In the present paper, we first have developed a simple Markovian random walker model of epidemic spreading in undirected graphs. We derived an upper bound for the reproduction numbers $R_0({\tau }_1)$ and $R_e({\tau }_1)$ in a multiple random walker model where among Z independent random walkers one is infectious and $Z-1$ are susceptible. We derived the expected number of times the infectious walker meets another (susceptible) walker (relations (26) and (27)) where this quantity constitutes an upper bound for the basic reproduction number.

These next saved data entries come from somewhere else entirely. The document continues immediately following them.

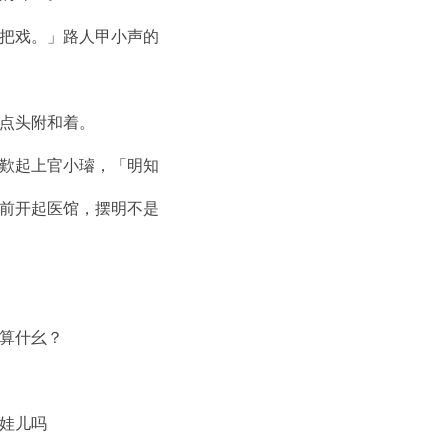
把戏。」路人甲小声的
点头附和着。
歎起上官小璿，「明知
前开起医馆，摆明不是
算什幺？
娃儿吗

Further, we performed computer simulations of the space-time evolution patterns on a 2D network. We showed that these space-time patterns depend sensitively on the infection probability P but also crucially depend on the characteristic times of infectivity ${\tau }_1$ and duration of immunity ${\tau }_2-{\tau }_1$ after recovering.

Despite its considerable simplicity, the present model allows predictions on the effect of lockdowns and distance rules. For future research, it would be interesting to see what happens in the space-time epidemic dynamics when ${\tau }_{1,2}$ become random variables drawn from waiting-time densities such as for instance exponential or Mittag-Leffler with heavy power-law tails and non-Markovian long memory features. An exponential decay in the distribution of ${\tau }_2-{\tau }_1$ describes the situation of short-time immunity whereas distributions with heavy power-law tails correspond to long-time immunity. In this way, effects of ‘genetic stability’ of a virus and its mutation activity could be taken into account. Such models could be important to obtain scenarios for the efficiency of vaccinations. Another interesting feature is introduced by the space-time fractional dynamics of the walkers on biased networks such as analyzed in recent papers [23, 25]. Although epidemic spreading has been widely addressed in many works, there are still many open questions such as effects of social distancing, lockdowns, and others calling for further thorough analysis.

Compliance with ethical standards

Conflicts of interest

The authors declare that they have no conflict of interest.